## What you should do
Please copy only the material from the line that has "Mask portal vein" to the very last line, both ends included, exactly as written and without pictures.

## Data extract
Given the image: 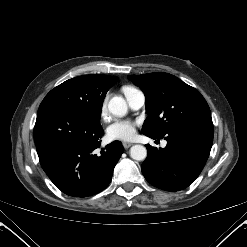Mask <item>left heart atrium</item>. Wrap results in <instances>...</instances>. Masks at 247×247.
<instances>
[{
	"mask_svg": "<svg viewBox=\"0 0 247 247\" xmlns=\"http://www.w3.org/2000/svg\"><path fill=\"white\" fill-rule=\"evenodd\" d=\"M135 133V123L130 120H118L107 128L111 140H130Z\"/></svg>",
	"mask_w": 247,
	"mask_h": 247,
	"instance_id": "1",
	"label": "left heart atrium"
}]
</instances>
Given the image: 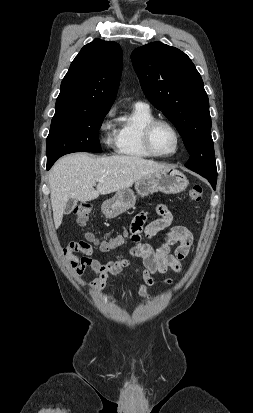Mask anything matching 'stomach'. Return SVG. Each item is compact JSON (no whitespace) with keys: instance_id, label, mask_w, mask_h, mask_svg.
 <instances>
[{"instance_id":"1","label":"stomach","mask_w":253,"mask_h":413,"mask_svg":"<svg viewBox=\"0 0 253 413\" xmlns=\"http://www.w3.org/2000/svg\"><path fill=\"white\" fill-rule=\"evenodd\" d=\"M189 184L186 176L171 167L147 175L135 183L136 193L142 197L155 192L178 194L184 191ZM136 202L135 192L130 189L118 191L113 198L106 200L101 207L103 214L114 218L132 208Z\"/></svg>"}]
</instances>
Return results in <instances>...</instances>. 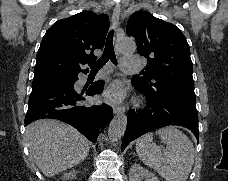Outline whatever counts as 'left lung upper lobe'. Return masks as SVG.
<instances>
[{
	"instance_id": "1",
	"label": "left lung upper lobe",
	"mask_w": 228,
	"mask_h": 181,
	"mask_svg": "<svg viewBox=\"0 0 228 181\" xmlns=\"http://www.w3.org/2000/svg\"><path fill=\"white\" fill-rule=\"evenodd\" d=\"M127 34L136 39L138 54L148 61L143 71L133 75L132 83L195 99L190 49L178 27L137 11L128 20Z\"/></svg>"
}]
</instances>
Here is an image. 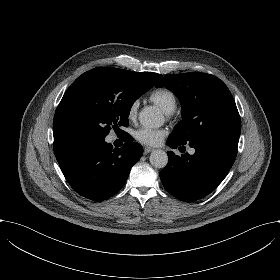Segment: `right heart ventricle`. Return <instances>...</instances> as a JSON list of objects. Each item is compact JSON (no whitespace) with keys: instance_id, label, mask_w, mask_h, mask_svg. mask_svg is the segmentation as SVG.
<instances>
[{"instance_id":"obj_1","label":"right heart ventricle","mask_w":280,"mask_h":280,"mask_svg":"<svg viewBox=\"0 0 280 280\" xmlns=\"http://www.w3.org/2000/svg\"><path fill=\"white\" fill-rule=\"evenodd\" d=\"M149 100L161 107L165 112H172L177 107V96L166 87L153 89L149 94Z\"/></svg>"}]
</instances>
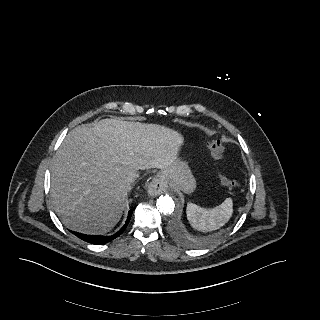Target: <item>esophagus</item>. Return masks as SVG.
Wrapping results in <instances>:
<instances>
[{
  "instance_id": "34e87169",
  "label": "esophagus",
  "mask_w": 320,
  "mask_h": 320,
  "mask_svg": "<svg viewBox=\"0 0 320 320\" xmlns=\"http://www.w3.org/2000/svg\"><path fill=\"white\" fill-rule=\"evenodd\" d=\"M167 189V182L163 175H156L148 186V194L150 196H157L165 192Z\"/></svg>"
}]
</instances>
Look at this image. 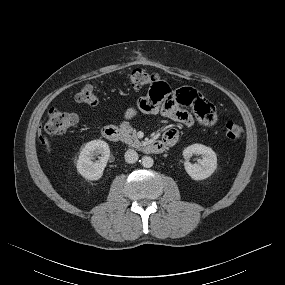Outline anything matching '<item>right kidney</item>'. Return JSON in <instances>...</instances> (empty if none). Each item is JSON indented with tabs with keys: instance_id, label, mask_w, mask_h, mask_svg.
<instances>
[{
	"instance_id": "1",
	"label": "right kidney",
	"mask_w": 285,
	"mask_h": 285,
	"mask_svg": "<svg viewBox=\"0 0 285 285\" xmlns=\"http://www.w3.org/2000/svg\"><path fill=\"white\" fill-rule=\"evenodd\" d=\"M100 155V156H99ZM98 157L99 159L94 161ZM110 157L109 145L102 140H92L82 148L77 160V171L88 180H99Z\"/></svg>"
}]
</instances>
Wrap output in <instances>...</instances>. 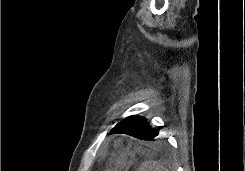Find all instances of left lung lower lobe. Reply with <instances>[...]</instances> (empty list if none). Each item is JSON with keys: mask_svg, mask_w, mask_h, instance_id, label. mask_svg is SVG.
<instances>
[{"mask_svg": "<svg viewBox=\"0 0 245 171\" xmlns=\"http://www.w3.org/2000/svg\"><path fill=\"white\" fill-rule=\"evenodd\" d=\"M115 133L127 134L138 139L154 141V138L159 133V127L151 128L144 117L132 115L123 119L110 131V134Z\"/></svg>", "mask_w": 245, "mask_h": 171, "instance_id": "obj_1", "label": "left lung lower lobe"}]
</instances>
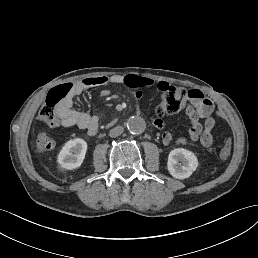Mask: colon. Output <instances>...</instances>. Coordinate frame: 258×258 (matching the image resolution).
I'll return each instance as SVG.
<instances>
[{
    "label": "colon",
    "mask_w": 258,
    "mask_h": 258,
    "mask_svg": "<svg viewBox=\"0 0 258 258\" xmlns=\"http://www.w3.org/2000/svg\"><path fill=\"white\" fill-rule=\"evenodd\" d=\"M75 85L73 83H63L49 90L46 100L39 112V120L47 127L54 129L59 126L60 118L58 110L67 101L74 97ZM188 98V92L181 87L169 85L163 92L161 102L157 107L158 116L172 114L180 111ZM232 149V142L225 139L219 152L221 161H226Z\"/></svg>",
    "instance_id": "obj_1"
}]
</instances>
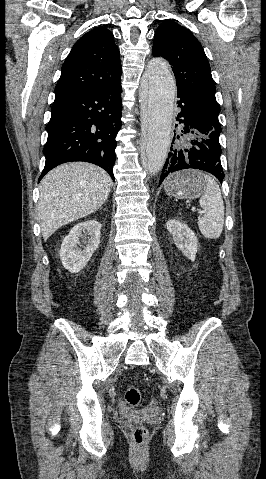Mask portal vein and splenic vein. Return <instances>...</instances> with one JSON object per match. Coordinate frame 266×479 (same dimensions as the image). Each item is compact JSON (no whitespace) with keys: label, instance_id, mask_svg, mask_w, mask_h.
<instances>
[{"label":"portal vein and splenic vein","instance_id":"18ae733b","mask_svg":"<svg viewBox=\"0 0 266 479\" xmlns=\"http://www.w3.org/2000/svg\"><path fill=\"white\" fill-rule=\"evenodd\" d=\"M198 213L201 215L203 212L200 211V212H198Z\"/></svg>","mask_w":266,"mask_h":479}]
</instances>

## Response area
Mask portal vein and splenic vein. Return <instances>...</instances> with one JSON object per match. Coordinate frame 266×479 (same dimensions as the image). Each item is compact JSON (no whitespace) with keys: label, instance_id, mask_svg, mask_w, mask_h.
<instances>
[{"label":"portal vein and splenic vein","instance_id":"18ae733b","mask_svg":"<svg viewBox=\"0 0 266 479\" xmlns=\"http://www.w3.org/2000/svg\"><path fill=\"white\" fill-rule=\"evenodd\" d=\"M198 213L201 215L203 212L200 211V212H198Z\"/></svg>","mask_w":266,"mask_h":479}]
</instances>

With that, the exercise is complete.